__GIVEN RECORDS__
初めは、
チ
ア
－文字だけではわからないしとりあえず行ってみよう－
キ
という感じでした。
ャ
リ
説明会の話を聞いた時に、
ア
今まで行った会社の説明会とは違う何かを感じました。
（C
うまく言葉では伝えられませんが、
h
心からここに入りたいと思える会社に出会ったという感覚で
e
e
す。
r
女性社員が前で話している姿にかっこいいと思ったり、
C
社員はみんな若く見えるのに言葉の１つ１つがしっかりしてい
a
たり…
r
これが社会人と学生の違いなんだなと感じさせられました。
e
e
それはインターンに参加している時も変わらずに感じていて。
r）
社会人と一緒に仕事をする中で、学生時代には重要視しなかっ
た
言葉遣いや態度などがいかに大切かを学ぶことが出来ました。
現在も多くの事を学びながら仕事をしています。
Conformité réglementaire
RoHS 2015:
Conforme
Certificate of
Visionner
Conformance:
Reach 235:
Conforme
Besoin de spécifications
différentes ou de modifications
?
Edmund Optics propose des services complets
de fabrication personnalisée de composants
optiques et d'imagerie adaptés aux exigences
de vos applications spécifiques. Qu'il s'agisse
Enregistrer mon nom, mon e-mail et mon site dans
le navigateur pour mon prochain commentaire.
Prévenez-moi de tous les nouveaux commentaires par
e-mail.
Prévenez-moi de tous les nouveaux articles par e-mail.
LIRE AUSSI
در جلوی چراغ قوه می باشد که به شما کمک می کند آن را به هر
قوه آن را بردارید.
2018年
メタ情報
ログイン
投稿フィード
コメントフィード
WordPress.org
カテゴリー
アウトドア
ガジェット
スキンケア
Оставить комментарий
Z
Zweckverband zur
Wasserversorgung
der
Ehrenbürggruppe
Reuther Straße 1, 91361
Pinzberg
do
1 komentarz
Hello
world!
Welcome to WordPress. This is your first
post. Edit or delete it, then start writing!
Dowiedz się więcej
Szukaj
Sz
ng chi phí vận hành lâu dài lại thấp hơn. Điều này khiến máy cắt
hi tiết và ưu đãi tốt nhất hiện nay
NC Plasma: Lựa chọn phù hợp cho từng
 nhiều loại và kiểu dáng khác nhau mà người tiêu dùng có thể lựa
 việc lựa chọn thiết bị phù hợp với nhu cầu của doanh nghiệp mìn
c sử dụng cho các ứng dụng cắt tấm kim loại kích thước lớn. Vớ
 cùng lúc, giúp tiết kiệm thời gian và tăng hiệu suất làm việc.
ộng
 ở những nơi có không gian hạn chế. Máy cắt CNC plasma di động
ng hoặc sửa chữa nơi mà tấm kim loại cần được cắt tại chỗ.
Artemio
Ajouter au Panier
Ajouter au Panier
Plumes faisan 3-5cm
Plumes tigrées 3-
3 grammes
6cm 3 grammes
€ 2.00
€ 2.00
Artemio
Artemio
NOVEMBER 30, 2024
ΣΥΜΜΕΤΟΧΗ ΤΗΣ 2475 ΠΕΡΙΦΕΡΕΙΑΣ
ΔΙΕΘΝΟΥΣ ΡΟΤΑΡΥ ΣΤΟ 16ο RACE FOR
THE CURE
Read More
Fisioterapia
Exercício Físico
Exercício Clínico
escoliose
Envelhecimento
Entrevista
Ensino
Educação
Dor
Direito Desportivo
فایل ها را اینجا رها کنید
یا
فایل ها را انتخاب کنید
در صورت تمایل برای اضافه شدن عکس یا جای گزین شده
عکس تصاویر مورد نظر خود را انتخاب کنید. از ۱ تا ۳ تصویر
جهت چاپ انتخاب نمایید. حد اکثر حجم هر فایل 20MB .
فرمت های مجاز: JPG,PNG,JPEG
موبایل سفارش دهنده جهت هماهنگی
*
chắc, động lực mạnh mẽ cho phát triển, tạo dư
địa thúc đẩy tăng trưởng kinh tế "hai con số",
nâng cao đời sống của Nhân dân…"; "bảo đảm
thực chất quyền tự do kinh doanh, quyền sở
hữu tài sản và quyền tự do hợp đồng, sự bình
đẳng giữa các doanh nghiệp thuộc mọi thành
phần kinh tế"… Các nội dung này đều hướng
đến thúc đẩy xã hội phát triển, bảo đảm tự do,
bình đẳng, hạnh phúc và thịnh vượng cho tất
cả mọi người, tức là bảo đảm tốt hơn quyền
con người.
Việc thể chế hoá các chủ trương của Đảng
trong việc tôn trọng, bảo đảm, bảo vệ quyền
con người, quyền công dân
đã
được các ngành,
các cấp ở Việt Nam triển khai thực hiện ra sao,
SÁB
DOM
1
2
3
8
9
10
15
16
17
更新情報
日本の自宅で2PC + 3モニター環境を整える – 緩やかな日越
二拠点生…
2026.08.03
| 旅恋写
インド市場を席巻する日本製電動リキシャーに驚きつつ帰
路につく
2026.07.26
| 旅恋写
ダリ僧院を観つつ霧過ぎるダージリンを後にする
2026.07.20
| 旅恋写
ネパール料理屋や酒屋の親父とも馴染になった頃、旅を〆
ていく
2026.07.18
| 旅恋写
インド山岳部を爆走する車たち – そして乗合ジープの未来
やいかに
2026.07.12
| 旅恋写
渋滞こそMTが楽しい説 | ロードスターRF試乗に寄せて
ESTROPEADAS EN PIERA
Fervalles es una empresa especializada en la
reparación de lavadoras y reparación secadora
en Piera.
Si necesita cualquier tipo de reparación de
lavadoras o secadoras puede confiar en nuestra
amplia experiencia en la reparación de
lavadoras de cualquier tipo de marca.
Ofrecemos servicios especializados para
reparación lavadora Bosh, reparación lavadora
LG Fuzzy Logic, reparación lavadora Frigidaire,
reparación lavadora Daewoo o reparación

__TASK REQUIREMENTS__
A complete answer lists every line of the listing above that holds the word "hiện".

__SOLUTION FOR THIS PROBLEM__
hi tiết và ưu đãi tốt nhất hiện nay
các cấp ở Việt Nam triển khai thực hiện ra sao,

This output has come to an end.